Task goal | All of the records below are to be given again word for word, with the pictures removed.

Start of Block

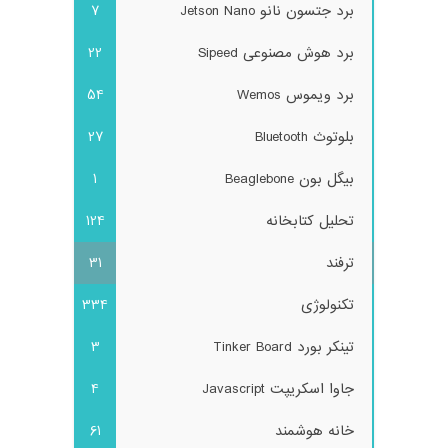
برد جتسون نانو Jetson Nano
7
برد هوش مصنوعی Sipeed
22
برد ویموس Wemos
54
بلوتوث Bluetooth
27
بیگل بون Beaglebone
1
تحلیل کتابخانه
124
ترفند
31
تکنولوژی
334
تینکر بورد Tinker Board
3
جاوا اسکریپت Javascript
4
خانه هوشمند
61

End of Block

Reply |
برد جتسون نانو Jetson Nano
7
برد هوش مصنوعی Sipeed
22
برد ویموس Wemos
54
بلوتوث Bluetooth
27
بیگل بون Beaglebone
1
تحلیل کتابخانه
124
ترفند
31
تکنولوژی
334
تینکر بورد Tinker Board
3
جاوا اسکریپت Javascript
4
خانه هوشمند
61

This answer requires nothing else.